I want to know how to find an upper bound of the following expectation taken for both $\varepsilon$ and $y$ as

$$\mathbb{E}\sup_{x \in D} \left|\sum_{k=1}^n t_k x^T y_k\right|,$$ where $D$ is the set of vectors defined by $$D = ( x \in \mathbb{R}^m \mid 0\leq x_i \leq 1, \forall 1\leq i\leq m ),$$

$\left(t_k\right)_{k=1}^n$ is the Rademacher sequence, that is, $t_1, \cdots, t_n$ are i.i.d. copies of a random variable $t$ taking values $\pm 1$ with $\mathbb{P}(t=1)=\mathbb{P}(t=-1)=1/2$, and $(y_k)$ are i.i.d. copies of a random vector $y \in \mathbb{R}^m$ taking values $e_1,\cdots,e_m$ with $\mathbb{P}(y = e_i)=p_i$. Here, $e_i$ denotes the vector from the standard basis with $i$-th component being 1 and the others being 0.

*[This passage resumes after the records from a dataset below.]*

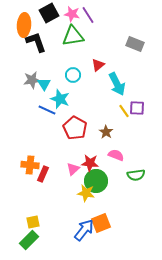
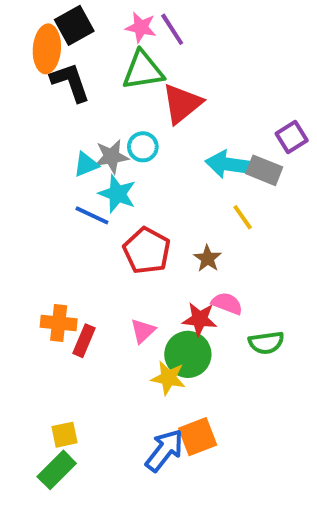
black square: (49, 13) -> (74, 25), moved
gray rectangle: (135, 44) -> (264, 170), moved
red triangle: (98, 65) -> (182, 104), moved, size x1.6
gray star: (32, 80) -> (112, 157), moved
cyan triangle: (44, 84) -> (86, 164), turned 40
cyan arrow: (117, 84) -> (229, 164), turned 125
purple square: (137, 108) -> (292, 137), moved, turned -35
red star: (90, 163) -> (200, 319), moved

I first get rid of the absolute value as \begin{align} & \mathbb{E}\sup_x \left|\sum t_k x^T y_k\right| \leq \mathbb{E}_y\left(\sqrt{\frac{\pi}{2}} \mathbb{E}_s \sup_x\left| \sum s_k x^T y_k\right|\right) \\\\ \leq & \sqrt{2\pi} \mathbb{E}_y\left(\mathbb{E}_s \sup_x\left(\sum s_k x^T y_k \right)\right) = \sqrt{2\pi} \mathbb{E} \sup_x\left(\sum s_k x^T y_k \right), \end{align} where $s_k$ are i.i.d copies of a standard normal random variable.

Then, how to continue? My guess is that the upper bound seems to be of order $O(\frac{1}{\sqrt{n}})$. Is that correct? Thanks!